◆ TASK OBJECTIVE:
Nothing but the lines from the one with "1996年起成为专业衣架制造商" through the end of the material should be retyped, word for word and without pictures.

◆ INPUT:
_ _ _ _

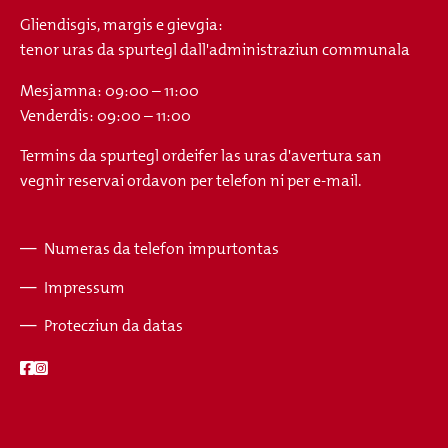
Gliendisgis, margis e gievgia:
tenor uras da spurtegl dall'administraziun communala
Mesjamna: 09:00 – 11:00
Venderdis: 09:00 – 11:00
Termins da spurtegl ordeifer las uras d'avertura san
vegnir reservai ordavon per telefon ni per e-mail.
Numeras da telefon impurtontas
Fusszeile
Impressum
Protecziun da datas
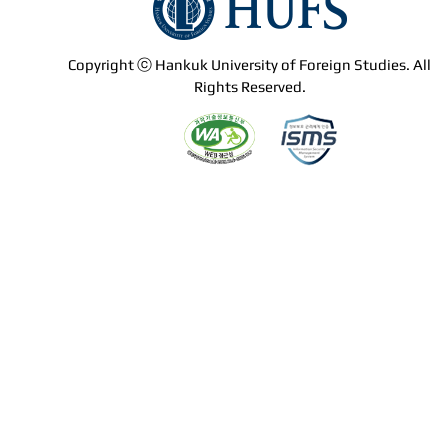
Copyright ⓒ Hankuk University of Foreign Studies. All
Rights Reserved.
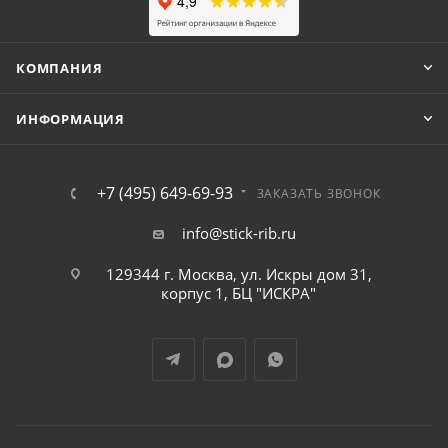
КОМПАНИЯ
ИНФОРМАЦИЯ
+7 (495) 649-69-93
ЗАКАЗАТЬ ЗВОНОК
info@stick-rib.ru
129344 г. Москва, ул. Искры дом 31,
корпус 1, БЦ "ИСКРА"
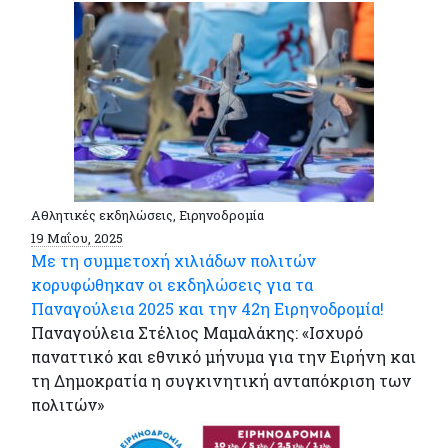
Αθλητικές εκδηλώσεις, Ειρηνοδρομία
19 Μαΐου, 2025
Με τη συμμετοχή χιλιάδων πολιτών
κορυφώθηκαν οι εκδηλώσεις για τα
Παναγούλεια 2025 και την 42η Ειρηνοδρομία!
Παναγούλεια Στέλιος Μαμαλάκης: «Ισχυρό
παναττικό και εθνικό μήνυμα για την Ειρήνη και
τη Δημοκρατία η συγκινητική ανταπόκριση των
πολιτών»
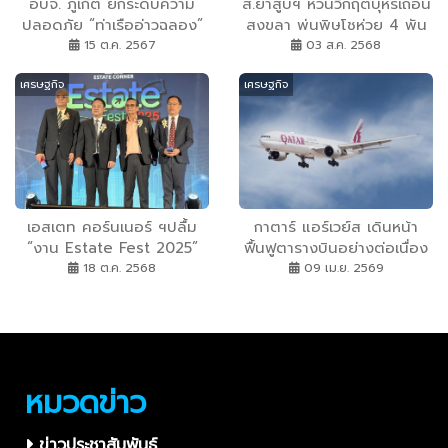
อบจ. ภูเก็ต ยกระดับความ
ส.ยาสูบฯ หวั่นวิกฤตบุหรี่เถื่อน
ปลอดภัย “ท่าเรืออ่าวฉลอง”
สงขลา พ่นพิษโชห่วย 4 พัน
นำระบบ AI มาใช้แห่งแรกใน
ราย-ภาษีท้องถิ่นดิ่ง! นายก
15 ต.ค. 2567
03 ส.ค. 2568
ภูเก็ต
อบจ.สงขลา ลั่นพร้อมลุย
เศรษฐกิจ
เศรษฐกิจ
ปราบปราม
เอสเตท คอร์นเนอร์ ฯปลื้ม
กาตาร์ แอร์เวย์ส เดินหน้า
“งาน Estate Fest 2025”
ฟื้นฟูตารางบินอย่างต่อเนื่อง
ประสบความสำเร็จ จุดประกาย
18 ต.ค. 2568
09 เม.ย. 2569
ความร่วมมือพันธมิตร รุกข
ยายตลาดอสังหาฯ ไทย และ
ขับเคลื่อนสู่เวทีโลก
หมวดข่าว
ข่าวประชาสัมพันธ์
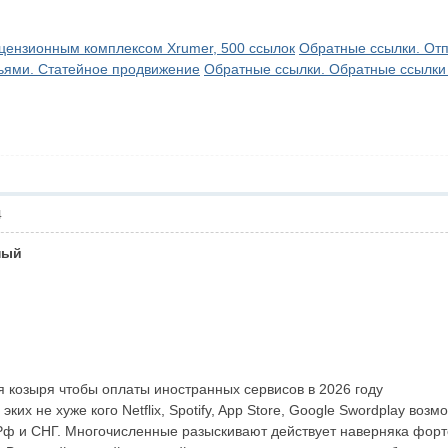
цензионным комплексом Xrumer, 500 ссылок
Обратные ссылки. От
тьями. Статейное продвижение
Обратные ссылки. Обратные ссылки
4
ный
я козыря чтобы оплаты иностранных сервисов в 2026 году
ких не хуже кого Netflix, Spotify, App Store, Google Swordplay во
 Рф и СНГ. Многочисленные разыскивают действует наверняка форт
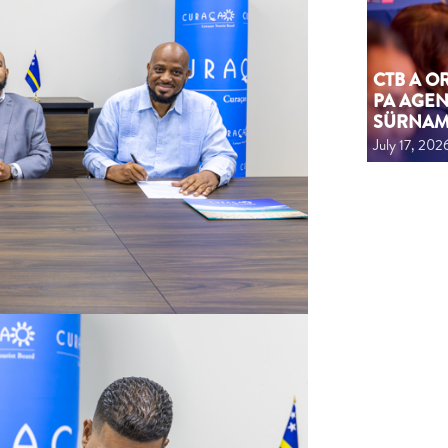
CTB A 
PA AGEN
SÜRNA
July 17, 202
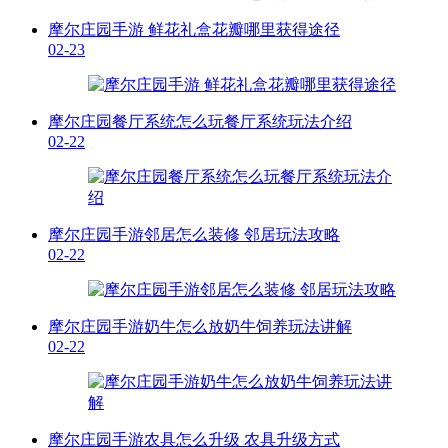
摩尔庄园手游 鲜花礼盒花瓣哪里获得途径
02-23
摩尔庄园餐厅系统怎么玩餐厅系统玩法介绍
02-22
摩尔庄园手游邻居怎么装修 邻居玩法攻略
02-22
摩尔庄园手游奶牛怎么放奶牛饲养玩法讲解
02-22
摩尔庄园手游农具怎么升级 农具升级方式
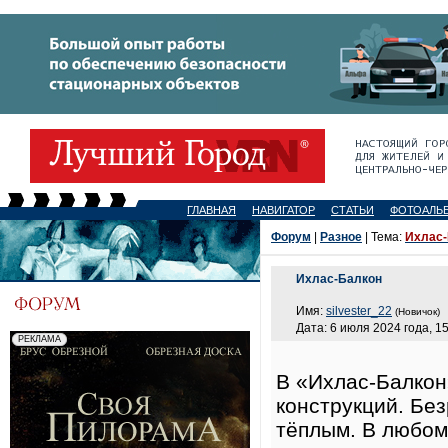
ГЛАВНАЯ
НАВИГАТОР
СТАТЬИ
ФОТОАЛЬ
Форум
|
Разное
| Тема:
Ихлас-
Ихлас-Балкон
Имя:
silvester_22
(Новичок)
Дата: 6 июля 2024 года, 1
В «Ихлас-Балкон
конструкций. Бе
тёплым. В любом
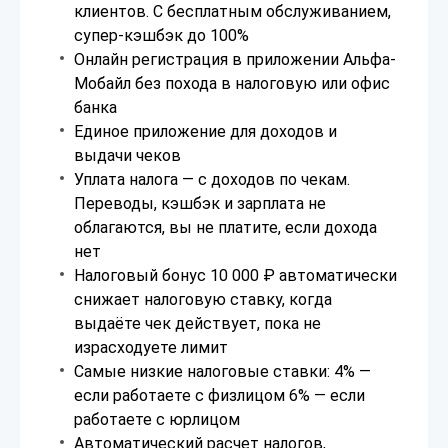
клиентов. С бесплатным обслуживанием,
супер-кэшбэк до 100%
Онлайн регистрация в приложении Альфа-
Мобайл без похода в налоговую или офис
банка
Единое приложение для доходов и
выдачи чеков
Уплата налога — с доходов по чекам.
Переводы, кэшбэк и зарплата не
облагаются, вы не платите, если дохода
нет
Налоговый бонус 10 000 ₽ автоматически
снижает налоговую ставку, когда
выдаёте чек действует, пока не
израсходуете лимит
Самые низкие налоговые ставки: 4% —
если работаете с физлицом 6% — если
работаете с юрлицом
Автоматический расчет налогов,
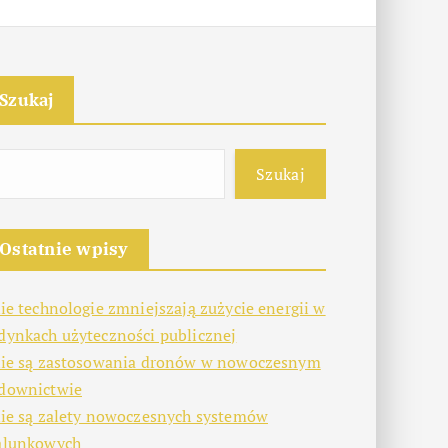
Szukaj
Szukaj
Ostatnie wpisy
kie technologie zmniejszają zużycie energii w
dynkach użyteczności publicznej
kie są zastosowania dronów w nowoczesnym
downictwie
kie są zalety nowoczesnych systemów
alunkowych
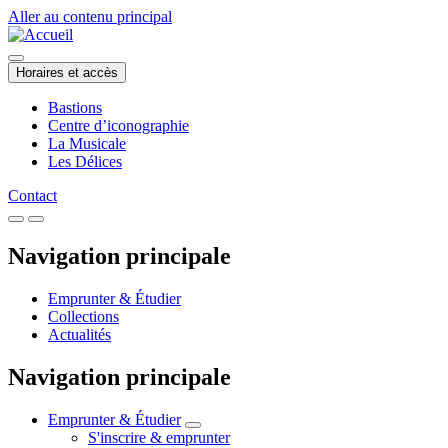
Aller au contenu principal
Horaires et accès
Bastions
Centre d’iconographie
La Musicale
Les Délices
Contact
Navigation principale
Emprunter & Étudier
Collections
Actualités
Navigation principale
Emprunter & Étudier
S'inscrire & emprunter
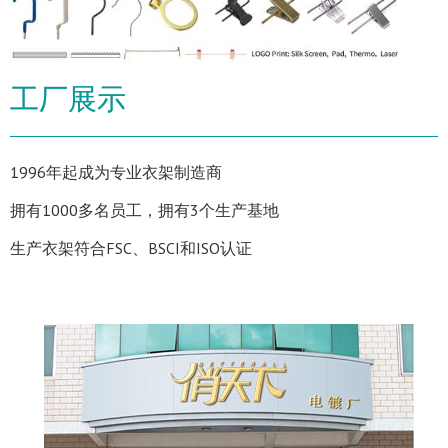
工厂展示
1996年起成为专业衣架制造商
拥有1000多名员工，拥有3个生产基地
生产衣架符合FSC、BSCI和ISO认证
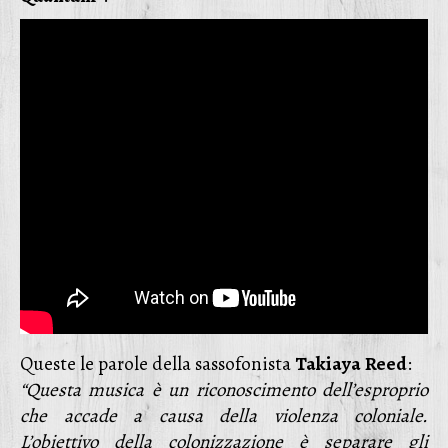
Queste le parole della sassofonista
Takiaya
Reed
:
“Questa musica è un riconoscimento dell’esproprio
che accade a causa della violenza coloniale.
L’obiettivo della colonizzazione è separare gli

_ _ _ _

◆ WORKED SOLUTION:
1996年起成为专业衣架制造商
拥有1000多名员工，拥有3个生产基地
生产衣架符合FSC、BSCI和ISO认证
Queste le parole della sassofonista
Takiaya
Reed
:
“Questa musica è un riconoscimento dell’esproprio
che accade a causa della violenza coloniale.
L’obiettivo della colonizzazione è separare gli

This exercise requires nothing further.